At the same time, Peter welcomes tokenization as a practical way to make physical assets more usable - especially gold - and he plugs his own tokenization plan while warning that most current activity is tokenizing dollars or stablecoins, not metal:
I like tokenization, I get that, and especially with gold; I mean, I think gold lends itself to tokenization extremely well. That's why I set up tgold.com and I would encourage your listeners to get an account set up and get ready to go and own some gold and silver that I will be able to tokenize and you'll be able to put into your wallet. In fact, CZ is excited about listing my token on Binance, so we'll get a lot of liquidity in there in addition to the safety of gold. But most of the tokenization that is going on now is with dollars and stable coins. If they have a choice between tokenized gold and tokenized dollars, I think tokenized gold would win hands down.
Peter turns to the metals markets and lays out why silver could be the sleeper play of the cycle while warning about the fragile, leveraged nature of the Bitcoin market - and the concentration risks for big corporate Bitcoin holders:
I don't think there's some kind of cabal of short sellers in silver, but there have been a lot of shorts, and clearly they must be covering now because silver has been on a tear this year; I expect silver to go a lot higher and I think we could see a hundred dollar silver by next year.

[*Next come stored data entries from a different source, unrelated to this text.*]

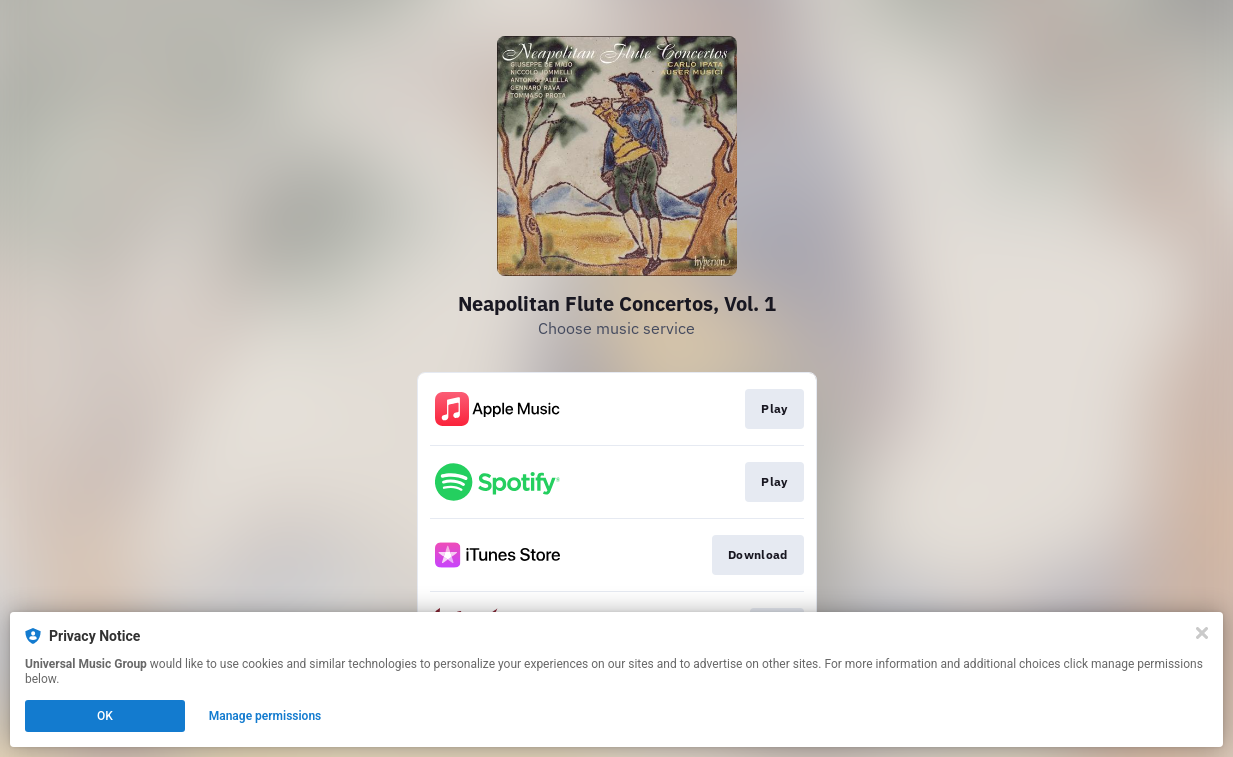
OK (105, 716)
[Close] (1202, 633)
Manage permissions (265, 716)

Finally, he paints a pragmatic picture of how banks and brokerages will treat tokenized assets: they'll custody tokenized gold, charge fees, and lend against it the way they would any asset - which is a feature for gold but a potential catastrophe for lenders who try the same with Bitcoin:
I think banks and brokerage firms certainly could hold tokenized gold for their customers so they can keep it in-house, and maybe they'll add their own fees to it because they're not going to do it for nothing. They're going to have to find a way to make some money off of it and they may certainly lend against it.... I can liquidate that gold and I've covered everything. Whereas with Bitcoin, it's that the lenders could lose a lot of money because the market could implode on them before they have a chance to sell.